Controlling this aspect falls to the DM. As I've said before, I require my players to provide me with an equipment list, NOT for weight – I don't bother with encumbrance – but for availability.

DM: "So, how are you going to get down there?"

PC: "I'm going to tie a rope to . . ."

DM: "Stop! Do you have a rope?"

So, does your Magician have the necessary spell components? Or did he use them all the last time he cast that spell? Hmm? The DM needs to keep/have a copy of the equipment list and check off each item that gets used when the PC says he uses it. For instance, after they climbed down that last cliff face, did anyone bother to retrieve the rope? No? Well then, they're going to tie off what rope?

I do not assume anything, speak the words . . . or you didn't do it!

It also takes time to memorize the spells. I include this in rest periods, but, the higher – more complicated – the spell, the more time and "quiet" the Magician needs. Resting in a Dungeon may find my Magician going into battle without his/her 5th and 6th level spells. It all depends; did they get enough rest and undisturbed meditation time?

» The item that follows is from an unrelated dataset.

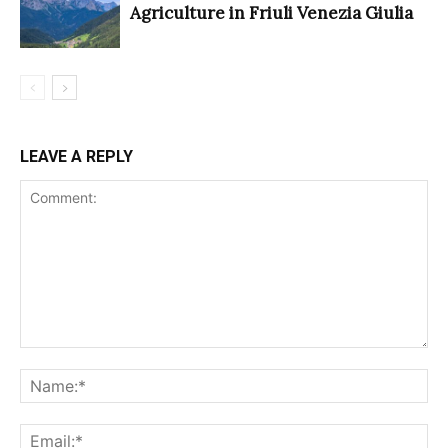
Agriculture in Friuli Venezia Giulia
LEAVE A REPLY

I determine this by rolling dice. But I allow each roll to represent four hours. In other words, they lay down to rest, "four hours" later, I roll a dice. Is their rest interrupted? I do it again at the end of eight hours, to see if "they" will be interrupted while the Magician is trying to meditate. Once they are "awake," then each roll represents one hour. In this way, if they make the first two "four hour" rolls, the chances are good that the Magician will get to rememorize some spells, but maybe not all.

And though I've mentioned "rest," let's elaborate on it a bit more. Using powerful magics – 8th and 9th level spells – is supposed to be very taxing mentally and on one's physical strength as well. So I require eight hours of sleep, then they can meditate upon the spells they wish to learn.

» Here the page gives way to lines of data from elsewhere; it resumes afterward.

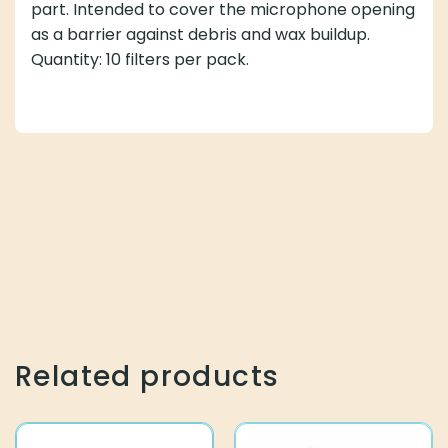
part. Intended to cover the microphone opening
as a barrier against debris and wax buildup.
Quantity: 10 filters per pack.
Related products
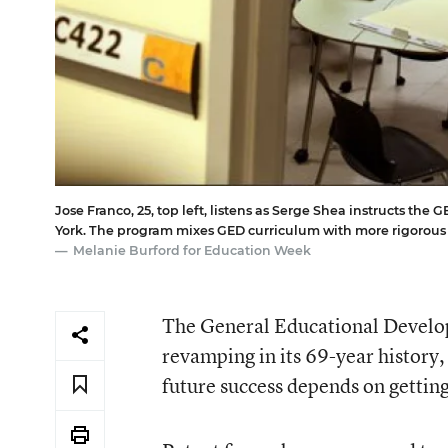
Jose Franco, 25, top left, listens as Serge Shea instructs t
York. The program mixes GED curriculum with more rigorous 
Melanie Burford for Education Week
The General Educational Develop
revamping in its 69-year history,
future success depends on gettin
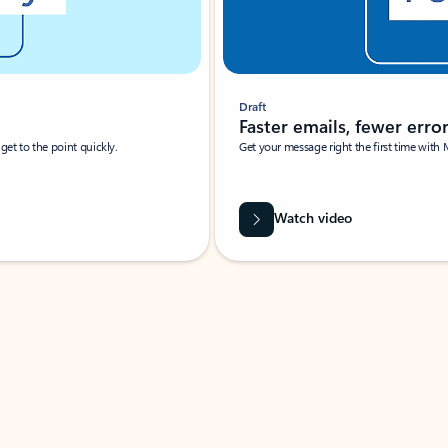
Draft
Faster emails, fewer erro
et to the point quickly.
Get your message right the first time with 
Watch video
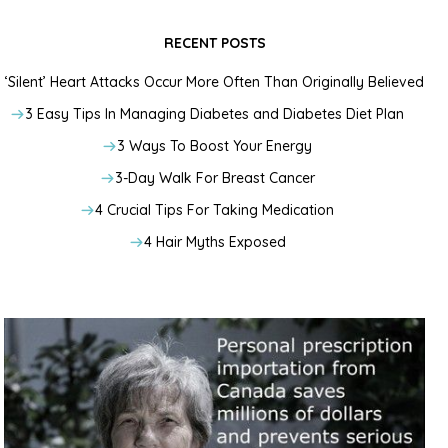
RECENT POSTS
‘Silent’ Heart Attacks Occur More Often Than Originally Believed
3 Easy Tips In Managing Diabetes and Diabetes Diet Plan
3 Ways To Boost Your Energy
3-Day Walk For Breast Cancer
4 Crucial Tips For Taking Medication
4 Hair Myths Exposed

As a former Over-the-Road Truck Driver, let me assure you that the Department of Transportation drives us "nuts," continually hammering the facts at us. What facts? Full Grown Adults require 8 hours of uninterrupted sleep to function at 100% . . . children require more.

"But Mystic, I only need 6 hours of sleep!"

Yeah? Razzberry! You're talking to a guy who has been forced to read ALL the material, it is required by LAW and you WILL be tested. Doctors and Scientist disagree with you. You are not "special." You require 8 hours of sleep, or you're not "functioning" properly.

I require this of my Magicians, persons who wish to engage in a mentally taxing enterprise. After getting the needed rest, they may meditate on their spells. I do not wish to bog down the game with extreme requirements, however, so I require no more than half an hour for each 8th and 9th level spell they wish to memorize. A quarter of an hour for 5th to 7th level spells. Five minutes for the "lower" spells. Their adventuring companions will simply have to wait, or delve deeper into the Dungeon without the "high powered" spells. Good luck!